Work to complete: Using the material below, work out how many lines contain "Wenn". Only the number is wanted.
***
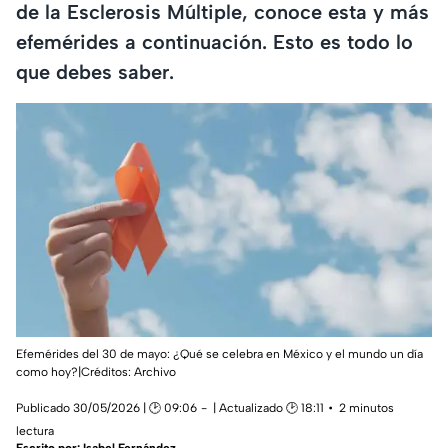
de la Esclerosis Múltiple, conoce esta y más
efemérides a continuación. Esto es todo lo
que debes saber.
Efemérides del 30 de mayo: ¿Qué se celebra en México y el mundo un día
como hoy?|Créditos: Archivo
Publicado 30/05/2026 | 🕑 09:06
| Actualizado 🕑 18:11
2 minutos
lectura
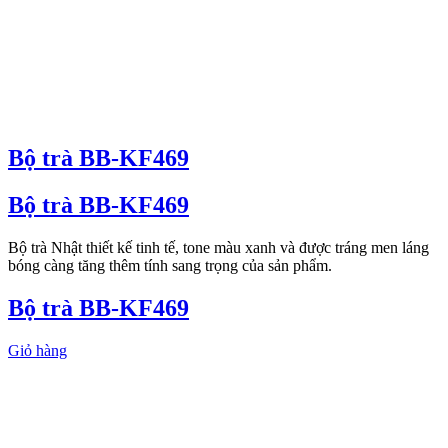
Bộ trà BB-KF469
Bộ trà BB-KF469
Bộ trà Nhật thiết kế tinh tế, tone màu xanh và được tráng men láng
bóng càng tăng thêm tính sang trọng của sản phẩm.
Bộ trà BB-KF469
Giỏ hàng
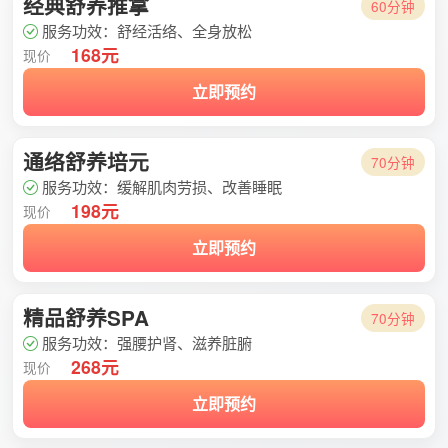
经典舒养推拿
60分钟
服务功效：舒经活络、全身放松
168元
现价
立即预约
通络舒养培元
70分钟
服务功效：缓解肌肉劳损、改善睡眠
198元
现价
立即预约
精品舒养SPA
70分钟
服务功效：强腰护肾、滋养脏腑
268元
现价
立即预约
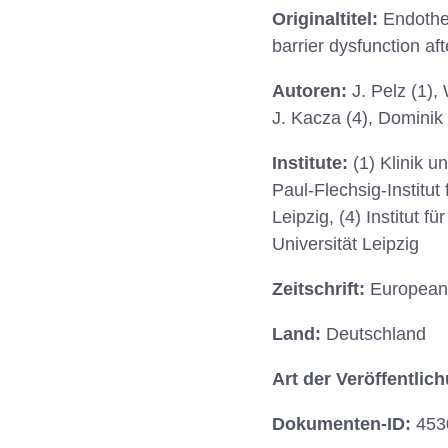
Originaltitel:
Endothel
barrier dysfunction aft
Autoren:
J. Pelz (1),
J. Kacza (4), Dominik 
Institute:
(1) Klinik u
Paul-Flechsig-Institut 
Leipzig, (4) Institut 
Universität Leipzig
Zeitschrift:
European 
Land:
Deutschland
Art der Veröffentlic
Dokumenten-ID:
453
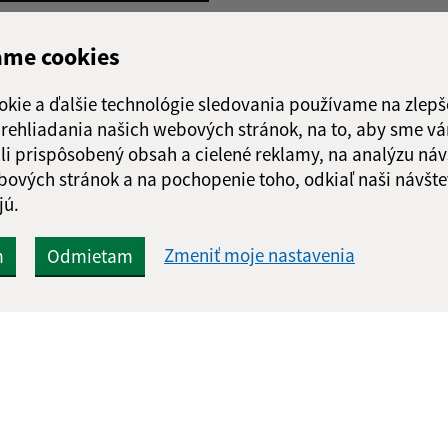
Google reCaptcha Response
Odoslať
ch
ame cookies
správu
okie a ďalšie technológie sledovania používame na zlepš
 prehliadania našich webových stránok, na to, aby sme v
li prispôsobený obsah a cielené reklamy, na analýzu náv
bových stránok a na pochopenie toho, odkiaľ naši návšte
jú.
Zmeniť moje nastavenia
m
Odmietam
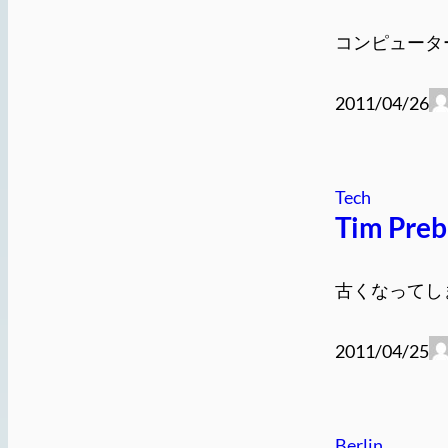
コンピュータ
2011/04/26
Tech
Tim P
古くなってし
2011/04/25
Berlin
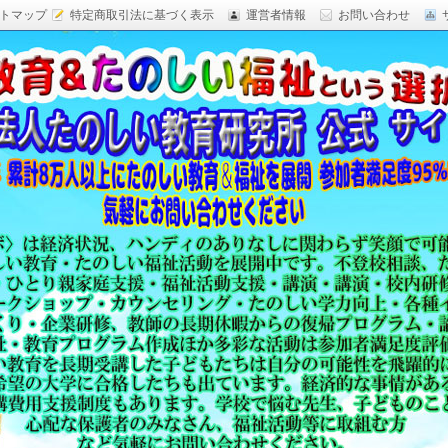
トマップ
特定商取引法に基づく表示
運営者情報
お問い合わせ
研究,面白い自由研究,楽しい福祉活動,楽しい授業がした
育 日本一,Research Institute Delightful
（沖縄）公式サイト
教育方法,内発的動機づけ,沖縄 学力問題,教材 ネタ,授業ネタ,学
njoyable educationes,グッジョブ,カリスマ教師,沖縄
,沖縄の学力,仮説実験授業,たのしい講演,楽しい講演,楽しい
生ものの「賢さ・学力」を,自由研究,いっきゅう先生,いっきゅ
面白い,沖縄 学力問題,授業名人,RIDE,PEALカウンセリン
セミナー,研修,板倉聖宣,ＬＥＡＰカウンセリング,LEAP,学力
読み語り,読み聞かせ,授業ネタ,授業アイディア,教育をたのし
る集団,学ぶこと本来のたのしさと賢さを沖縄から世界へ,設
99％の高い評価,仮説実験授,楽しい学力向上,たのしい学力,自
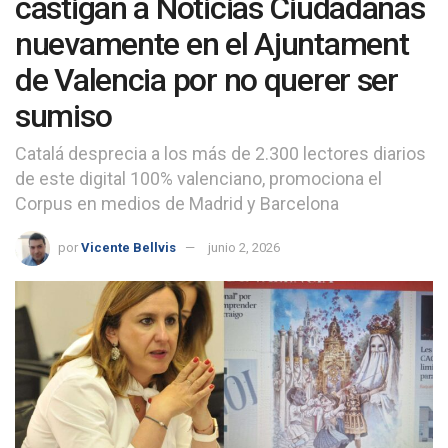
castigan a Noticias Ciudadanas
nuevamente en el Ajuntament
de Valencia por no querer ser
sumiso
Catalá desprecia a los más de 2.300 lectores diarios
de este digital 100% valenciano, promociona el
Corpus en medios de Madrid y Barcelona
por
Vicente Bellvis
junio 2, 2026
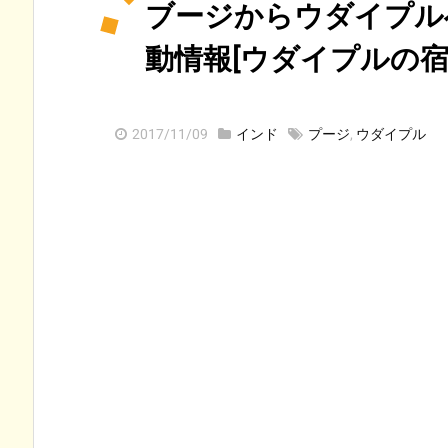
ブージからウダイプル
動情報[ウダイプルの宿
2017/11/09
インド
プージ
,
ウダイプル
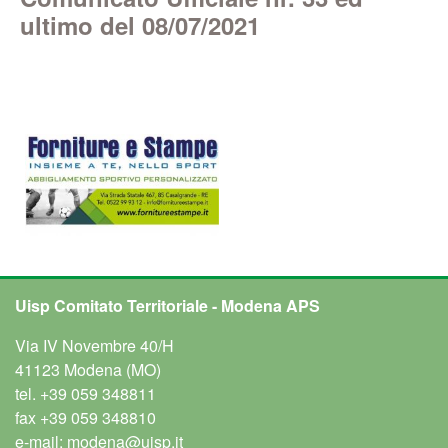
ultimo del 08/07/2021
Uisp Comitato Territoriale - Modena APS
Via IV Novembre 40/H
41123 Modena (MO)
tel.
+39 059 348811
fax
+39 059 348810
e-mail:
modena@uisp.it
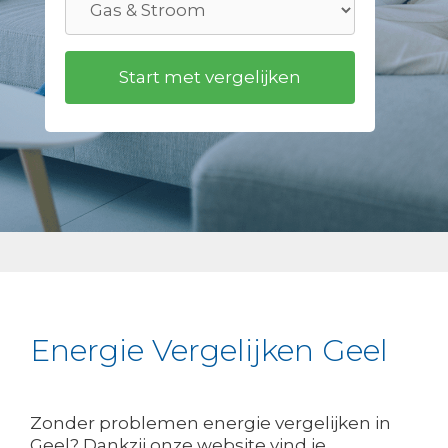
Energie Vergelijken Geel
Zonder problemen energie vergelijken in
Geel? Dankzij onze website vind je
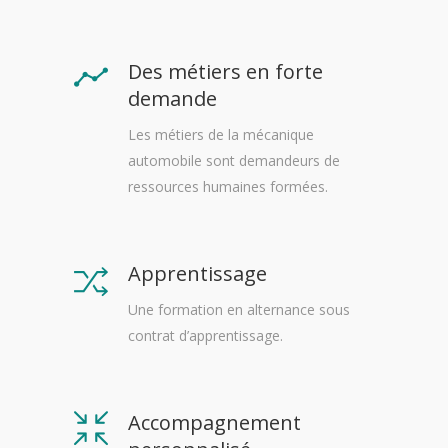
Des métiers en forte
demande
Les métiers de la mécanique
automobile sont demandeurs de
ressources humaines formées.
Apprentissage
Une formation en alternance sous
contrat d’apprentissage.
Accompagnement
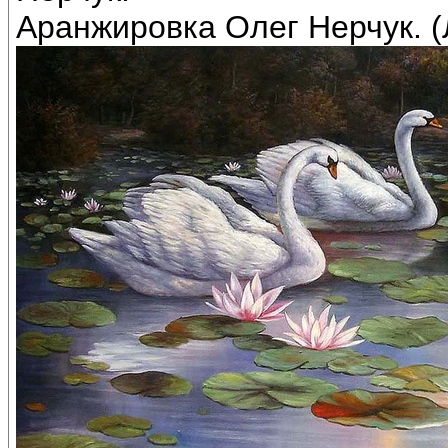
Аранжировка Олег Нерчук. (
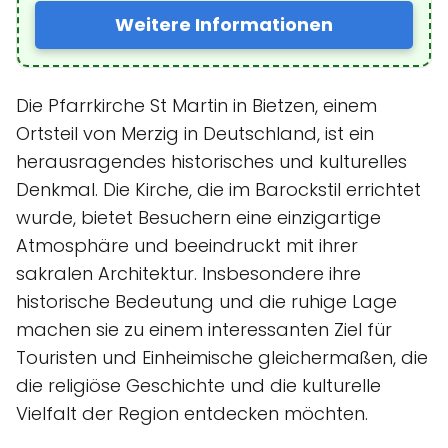
Weitere Informationen
Die Pfarrkirche St Martin in Bietzen, einem
Ortsteil von Merzig in Deutschland, ist ein
herausragendes historisches und kulturelles
Denkmal. Die Kirche, die im Barockstil errichtet
wurde, bietet Besuchern eine einzigartige
Atmosphäre und beeindruckt mit ihrer
sakralen Architektur. Insbesondere ihre
historische Bedeutung und die ruhige Lage
machen sie zu einem interessanten Ziel für
Touristen und Einheimische gleichermaßen, die
die religiöse Geschichte und die kulturelle
Vielfalt der Region entdecken möchten.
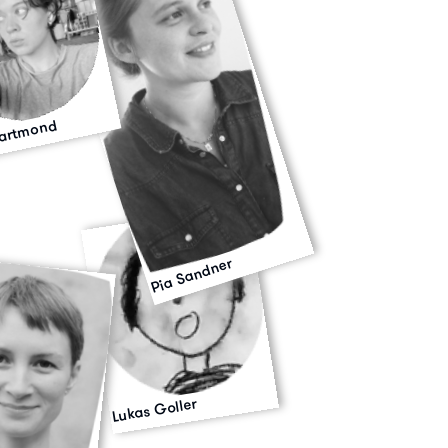
Hartmond
Pia Sandner
Lukas Goller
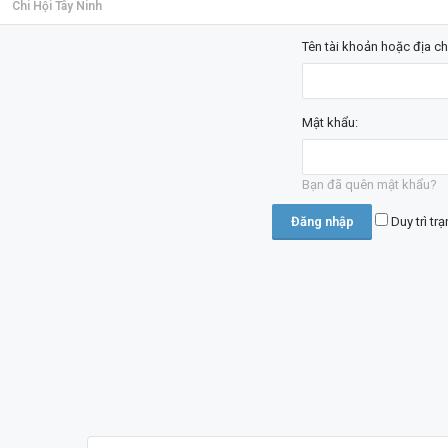
Chi Hội Tây Ninh
Tên tài khoản hoặc địa ch
Mật khẩu:
Bạn đã quên mật khẩu?
Duy trì tr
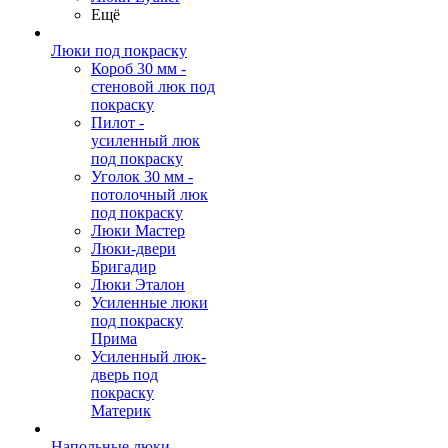
Ещё
Люки под покраску
Короб 30 мм -
стеновой люк под
покраску
Пилот -
усиленный люк
под покраску
Уголок 30 мм -
потолочный люк
под покраску
Люки Мастер
Люки-двери
Бригадир
Люки Эталон
Усиленные люки
под покраску
Прима
Усиленный люк-
дверь под
покраску
Материк
Напольные люки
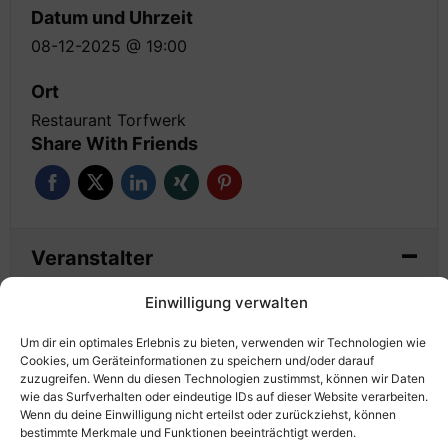
Datum und Uhrzeit
08-12-2025 @ 19:00
Ort
Restaurant Torfwerk
Share With Friends
Veranstalter
Einwilligung verwalten
Um dir ein optimales Erlebnis zu bieten, verwenden wir Technologien wie
Cookies, um Geräteinformationen zu speichern und/oder darauf
zuzugreifen. Wenn du diesen Technologien zustimmst, können wir Daten
wie das Surfverhalten oder eindeutige IDs auf dieser Website verarbeiten.
Wenn du deine Einwilligung nicht erteilst oder zurückziehst, können
bestimmte Merkmale und Funktionen beeinträchtigt werden.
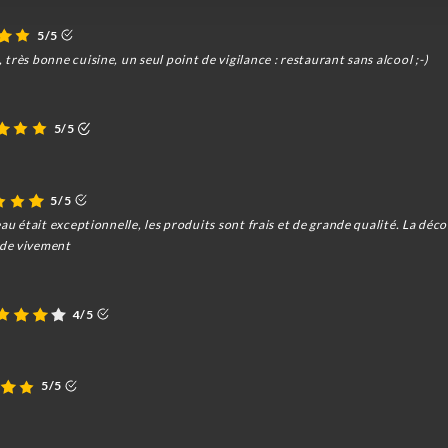
5/5
rès bonne cuisine, un seul point de vigilance : restaurant sans alcool ;-)
5/5
5/5
au était exceptionnelle, les produits sont frais et de grande qualité. La déco
nde vivement
4/5
5/5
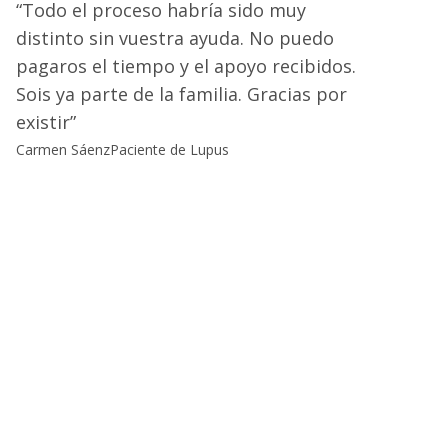
Todo el proceso habría sido muy
distinto sin vuestra ayuda. No puedo
pagaros el tiempo y el apoyo recibidos.
Sois ya parte de la familia. Gracias por
existir
Carmen Sáenz
Paciente de Lupus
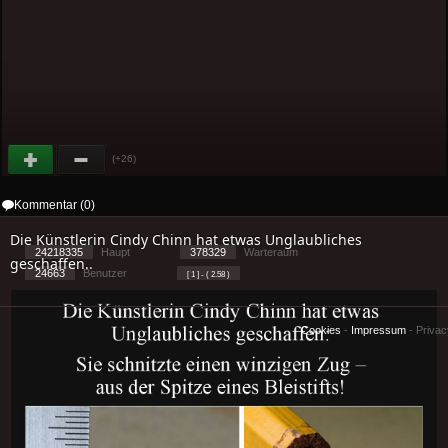
(+26)
Kommentar (0)
Die Künstlerin Cindy Chinn hat etwas Unglaubliches
24218335
Haupt
378329
Warteraum
geschaffen..
24663
Benutzer
[ 1 ] - ( 2.58 )
Cookies
-
Impressum
-
Priva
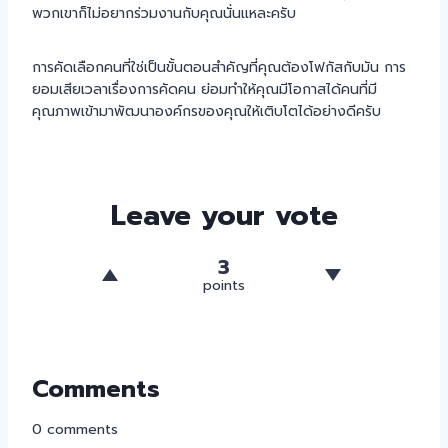
พวกเขาก็ไม่อยากร่วมงานกับคุณนั่นแหละครับ
การคัดเลือกคนที่ใช่เป็นขั้นตอนสำคัญที่คุณต้องโฟกัสกับมัน การ
ยอมเสียเวลาเรื่องการคัดคน ย่อมทำให้คุณมีโอกาสได้คนที่มี
คุณภาพเข้ามาพัฒนาองค์กรของคุณให้เติบโตได้อย่างดีครับ
Leave your vote
3
points
Comments
0
comments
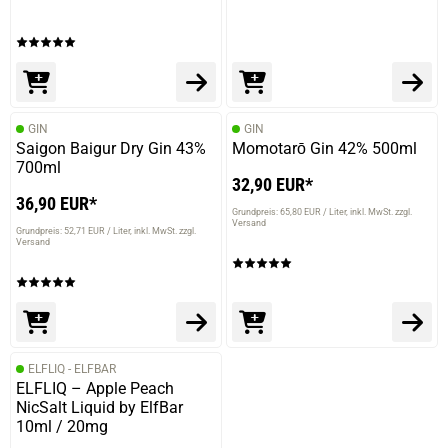
GIN
GIN
Saigon Baigur Dry Gin 43%
Momotarō Gin 42% 500ml
700ml
32,90 EUR*
36,90 EUR*
Grundpreis: 65,80 EUR / Liter
inkl. MwSt. zzgl.
Versand
Grundpreis: 52,71 EUR / Liter
inkl. MwSt. zzgl.
Versand
ELFLIQ - ELFBAR
ELFLIQ – Apple Peach
NicSalt Liquid by ElfBar
10ml / 20mg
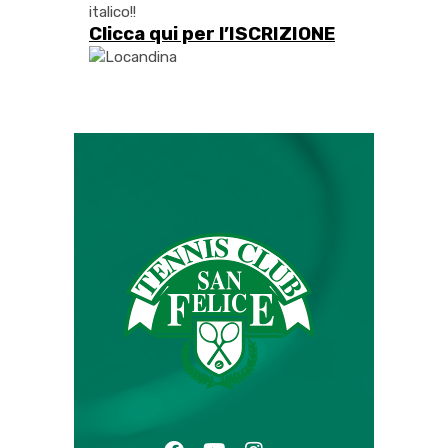
italico!!
Clicca qui per l’
ISCRIZIONE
***
Answer box: 2